As in the following line, it seems that when "batch_norm_use_averages" is True, mean and inv_std is not updated with the statistics of the current batch?

batch_norm_use_averages is independent of batch_norm_update_averages. It will not hinder updating the statistics. This is also ensured in the tests: https://github.com/Lasagne/Lasagne/blob/39bc1bc/lasagne/tests/layers/test_normalization.py#L182-L235

Do you find otherwise?

When both "batch_norm_use_averages" and "batch_norm_update_averages" are enabled, the mean and inv_std are obtained from the past data. For example, when training the second batch, mean and inv_std are from the first batch. Instead, I think it should be obtained based on the past data and the current data, which is the mean and inv_std updated with the current batch. This does not affect the test process, only affects the training process.

Line 277 should be behind line 289. (https://github.com/Lasagne/Lasagne/blob/master/lasagne/layers/normalization.py#L277)

Instead, I think it should be obtained based on the past data and the current data, which is the mean and inv_std updated with the current batch.

I see. This would make batch_norm_use_averages behave differently depending on whether batch_norm_update_averages is enabled or disabled. I thought if would be more sensible if it always did the same thing (i.e., using the stored statistics, not introducing any dependency on the current batch). In any case, we cannot change the behaviour without breaking backwards compatibility.

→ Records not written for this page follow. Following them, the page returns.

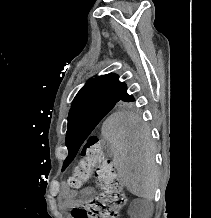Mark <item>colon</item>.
<instances>
[{
  "label": "colon",
  "instance_id": "5ec220e1",
  "mask_svg": "<svg viewBox=\"0 0 211 218\" xmlns=\"http://www.w3.org/2000/svg\"><path fill=\"white\" fill-rule=\"evenodd\" d=\"M94 180L99 194L88 204L72 210L74 218H117L126 204L122 182L115 165L103 151L97 136L88 137L82 147L78 164L69 179V185L80 189Z\"/></svg>",
  "mask_w": 211,
  "mask_h": 218
}]
</instances>
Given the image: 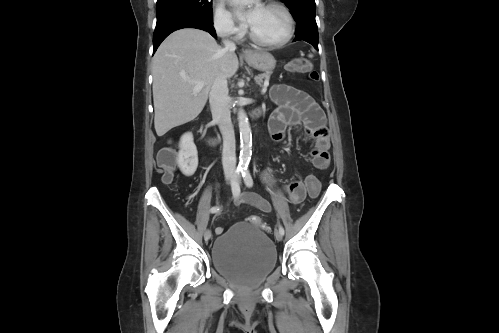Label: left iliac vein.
Returning a JSON list of instances; mask_svg holds the SVG:
<instances>
[{"mask_svg":"<svg viewBox=\"0 0 499 333\" xmlns=\"http://www.w3.org/2000/svg\"><path fill=\"white\" fill-rule=\"evenodd\" d=\"M238 180H240V177H238ZM275 238L277 241H281L283 238V235L280 233V231L275 232Z\"/></svg>","mask_w":499,"mask_h":333,"instance_id":"obj_1","label":"left iliac vein"}]
</instances>
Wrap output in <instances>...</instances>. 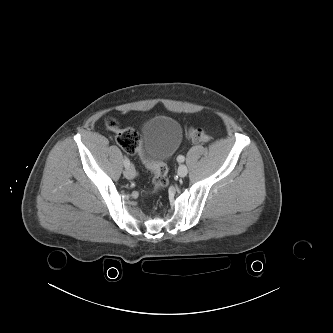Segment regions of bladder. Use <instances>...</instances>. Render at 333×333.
I'll return each mask as SVG.
<instances>
[{
	"label": "bladder",
	"mask_w": 333,
	"mask_h": 333,
	"mask_svg": "<svg viewBox=\"0 0 333 333\" xmlns=\"http://www.w3.org/2000/svg\"><path fill=\"white\" fill-rule=\"evenodd\" d=\"M143 155L148 162L158 163L169 158L182 141L180 123L168 116L149 119L142 128Z\"/></svg>",
	"instance_id": "obj_1"
}]
</instances>
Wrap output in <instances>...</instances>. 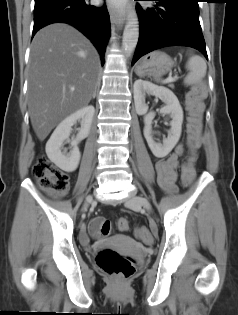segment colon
Instances as JSON below:
<instances>
[{
    "mask_svg": "<svg viewBox=\"0 0 238 315\" xmlns=\"http://www.w3.org/2000/svg\"><path fill=\"white\" fill-rule=\"evenodd\" d=\"M205 95V87L198 85L192 90L187 99V108L190 114L187 135L189 153H193L200 146L203 114L202 100L205 98ZM32 172L40 185L54 194H64L69 188L68 175L46 158L39 159L33 166ZM193 177L192 167L188 163L183 164V182L189 184ZM117 228L121 231L128 230V220L125 218L119 219ZM89 232L95 238L106 237L111 232V222L106 218L96 217L89 224ZM136 235L142 240H148L150 237L145 227L137 228ZM96 262L98 267L116 282L129 279L135 271V263L131 258L125 257L112 249H102L96 257Z\"/></svg>",
    "mask_w": 238,
    "mask_h": 315,
    "instance_id": "1",
    "label": "colon"
}]
</instances>
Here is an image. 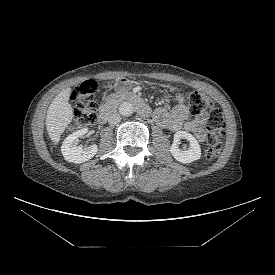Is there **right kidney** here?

We could add a third option batch_norm_use_updated_averages for what you propose. What's the use case for this? Is this general enough to warrant inclusion in Lasagne, or is it easier if you use a custom layer in your code? The code excerpt you had in the first post looks correct at first glance.

First, I think it is the right way to perform batch normalization when enabling "batch_norm_use_averages ".
Second, when I use BN for RNN, it makes a big difference because the statistics among batches can be changed quite quickly. It is nice to smooth them with the past information and the current batch information.

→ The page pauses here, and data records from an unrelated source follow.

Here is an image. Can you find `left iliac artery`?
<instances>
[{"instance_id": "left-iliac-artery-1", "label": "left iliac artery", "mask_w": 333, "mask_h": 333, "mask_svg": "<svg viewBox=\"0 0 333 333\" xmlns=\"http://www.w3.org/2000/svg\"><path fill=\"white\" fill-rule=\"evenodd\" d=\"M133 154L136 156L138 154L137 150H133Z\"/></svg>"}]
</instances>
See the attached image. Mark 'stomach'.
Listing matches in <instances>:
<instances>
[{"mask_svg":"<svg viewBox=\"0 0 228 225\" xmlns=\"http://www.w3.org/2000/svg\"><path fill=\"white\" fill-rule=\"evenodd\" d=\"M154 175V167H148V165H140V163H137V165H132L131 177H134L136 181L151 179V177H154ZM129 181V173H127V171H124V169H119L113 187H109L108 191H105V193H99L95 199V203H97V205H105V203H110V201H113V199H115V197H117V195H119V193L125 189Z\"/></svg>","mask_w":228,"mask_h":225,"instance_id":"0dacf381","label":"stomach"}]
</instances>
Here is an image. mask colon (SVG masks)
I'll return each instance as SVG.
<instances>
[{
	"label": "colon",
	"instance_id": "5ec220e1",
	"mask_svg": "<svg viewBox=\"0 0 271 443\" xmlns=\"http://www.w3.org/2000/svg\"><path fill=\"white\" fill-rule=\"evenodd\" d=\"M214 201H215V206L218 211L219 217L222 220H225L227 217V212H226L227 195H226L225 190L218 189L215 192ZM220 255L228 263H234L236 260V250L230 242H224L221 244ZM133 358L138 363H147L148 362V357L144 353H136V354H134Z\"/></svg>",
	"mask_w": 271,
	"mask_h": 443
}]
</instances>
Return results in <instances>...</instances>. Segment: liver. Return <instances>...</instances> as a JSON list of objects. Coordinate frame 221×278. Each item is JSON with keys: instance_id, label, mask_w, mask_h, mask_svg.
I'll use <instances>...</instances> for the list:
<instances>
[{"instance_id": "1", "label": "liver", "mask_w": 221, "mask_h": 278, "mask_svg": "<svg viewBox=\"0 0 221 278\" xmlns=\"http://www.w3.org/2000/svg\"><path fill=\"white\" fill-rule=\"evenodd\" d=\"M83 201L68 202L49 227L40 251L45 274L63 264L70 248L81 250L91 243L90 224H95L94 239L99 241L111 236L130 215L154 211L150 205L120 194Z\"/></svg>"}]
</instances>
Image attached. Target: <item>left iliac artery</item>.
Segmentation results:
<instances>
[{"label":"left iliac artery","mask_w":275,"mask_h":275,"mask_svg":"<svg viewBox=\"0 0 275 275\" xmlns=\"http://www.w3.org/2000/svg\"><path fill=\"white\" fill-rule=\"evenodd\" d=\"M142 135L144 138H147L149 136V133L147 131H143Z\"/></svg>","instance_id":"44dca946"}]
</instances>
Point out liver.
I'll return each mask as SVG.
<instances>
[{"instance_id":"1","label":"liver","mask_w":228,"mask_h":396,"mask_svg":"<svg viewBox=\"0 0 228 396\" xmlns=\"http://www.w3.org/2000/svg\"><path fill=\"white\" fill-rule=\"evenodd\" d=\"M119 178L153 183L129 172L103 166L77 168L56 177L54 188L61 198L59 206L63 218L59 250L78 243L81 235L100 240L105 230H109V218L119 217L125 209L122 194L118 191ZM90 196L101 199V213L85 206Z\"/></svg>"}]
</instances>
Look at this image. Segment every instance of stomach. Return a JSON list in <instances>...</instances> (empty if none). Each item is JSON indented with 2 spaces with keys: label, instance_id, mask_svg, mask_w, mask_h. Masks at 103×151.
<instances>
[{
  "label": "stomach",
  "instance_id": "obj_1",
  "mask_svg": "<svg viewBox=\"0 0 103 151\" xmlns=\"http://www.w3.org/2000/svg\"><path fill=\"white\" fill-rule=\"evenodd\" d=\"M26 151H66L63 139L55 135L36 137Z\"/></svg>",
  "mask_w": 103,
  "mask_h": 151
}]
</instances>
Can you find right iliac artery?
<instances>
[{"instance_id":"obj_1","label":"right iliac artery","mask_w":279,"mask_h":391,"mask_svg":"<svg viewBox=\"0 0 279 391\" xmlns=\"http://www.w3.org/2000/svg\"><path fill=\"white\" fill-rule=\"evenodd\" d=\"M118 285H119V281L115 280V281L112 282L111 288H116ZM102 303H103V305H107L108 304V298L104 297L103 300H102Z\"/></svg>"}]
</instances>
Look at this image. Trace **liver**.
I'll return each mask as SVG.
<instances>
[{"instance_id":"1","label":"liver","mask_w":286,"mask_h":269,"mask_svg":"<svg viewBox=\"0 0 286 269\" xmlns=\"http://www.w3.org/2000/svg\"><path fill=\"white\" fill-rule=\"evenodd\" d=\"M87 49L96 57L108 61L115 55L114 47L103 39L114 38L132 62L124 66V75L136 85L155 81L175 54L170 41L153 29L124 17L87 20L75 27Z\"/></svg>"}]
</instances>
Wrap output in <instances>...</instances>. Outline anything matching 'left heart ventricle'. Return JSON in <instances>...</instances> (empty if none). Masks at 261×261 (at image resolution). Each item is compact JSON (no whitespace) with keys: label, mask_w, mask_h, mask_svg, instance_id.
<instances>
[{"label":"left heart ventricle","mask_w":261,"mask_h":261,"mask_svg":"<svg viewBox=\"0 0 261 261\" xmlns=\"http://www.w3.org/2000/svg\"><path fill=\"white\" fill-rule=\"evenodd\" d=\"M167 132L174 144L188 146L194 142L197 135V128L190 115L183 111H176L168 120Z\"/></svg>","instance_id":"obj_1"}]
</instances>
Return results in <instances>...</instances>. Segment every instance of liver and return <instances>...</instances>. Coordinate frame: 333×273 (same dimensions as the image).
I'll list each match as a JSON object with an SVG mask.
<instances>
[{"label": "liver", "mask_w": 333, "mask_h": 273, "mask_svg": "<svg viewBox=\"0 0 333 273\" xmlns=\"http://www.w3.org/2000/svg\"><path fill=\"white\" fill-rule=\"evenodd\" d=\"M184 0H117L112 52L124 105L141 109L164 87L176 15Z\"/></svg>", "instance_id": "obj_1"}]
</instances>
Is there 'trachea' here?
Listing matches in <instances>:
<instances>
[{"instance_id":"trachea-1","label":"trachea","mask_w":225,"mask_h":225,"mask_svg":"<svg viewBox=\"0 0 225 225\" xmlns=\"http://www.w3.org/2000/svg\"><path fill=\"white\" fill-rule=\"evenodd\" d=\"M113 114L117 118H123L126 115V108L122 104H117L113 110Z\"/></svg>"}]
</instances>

Thanks for the suggestion. I have used the code I posted earlier and it is working okay.

It is nice to smooth them with the past information and the current batch information.

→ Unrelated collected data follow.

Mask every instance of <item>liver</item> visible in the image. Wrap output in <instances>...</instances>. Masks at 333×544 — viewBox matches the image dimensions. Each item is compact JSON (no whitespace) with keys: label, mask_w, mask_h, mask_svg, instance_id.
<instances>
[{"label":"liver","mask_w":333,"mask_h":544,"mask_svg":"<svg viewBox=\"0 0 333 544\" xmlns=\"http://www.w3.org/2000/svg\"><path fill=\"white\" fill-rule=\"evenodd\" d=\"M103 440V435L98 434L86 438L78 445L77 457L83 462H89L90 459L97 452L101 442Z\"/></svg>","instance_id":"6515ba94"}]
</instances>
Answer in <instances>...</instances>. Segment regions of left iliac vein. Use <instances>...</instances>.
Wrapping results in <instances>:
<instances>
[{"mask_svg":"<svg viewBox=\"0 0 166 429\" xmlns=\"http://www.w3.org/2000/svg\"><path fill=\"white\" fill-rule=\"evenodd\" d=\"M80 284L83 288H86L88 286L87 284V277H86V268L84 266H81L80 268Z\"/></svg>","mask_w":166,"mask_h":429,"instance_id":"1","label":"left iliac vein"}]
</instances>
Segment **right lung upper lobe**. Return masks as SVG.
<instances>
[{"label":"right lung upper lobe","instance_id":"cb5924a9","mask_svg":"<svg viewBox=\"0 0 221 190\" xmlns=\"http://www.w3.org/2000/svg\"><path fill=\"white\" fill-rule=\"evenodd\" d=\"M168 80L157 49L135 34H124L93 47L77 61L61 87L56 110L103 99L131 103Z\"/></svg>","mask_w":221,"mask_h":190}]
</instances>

So your networks train better than either without batch_norm_use_averages, or with the current implementation of batch_norm_use_averages? I haven't seen this in a paper, but if it works (and ideally if it becomes a bit widespread, or is published), we could add a batch_norm_use_updated_averages option. I just wouldn't want to make the code (and documentation) more complex if it's a niche feature.

I'll leave this issue open so we can review and decide on this when the issue is rediscovered sometime in the future. :)

Okay. Thanks. I will let you know when I have the final results.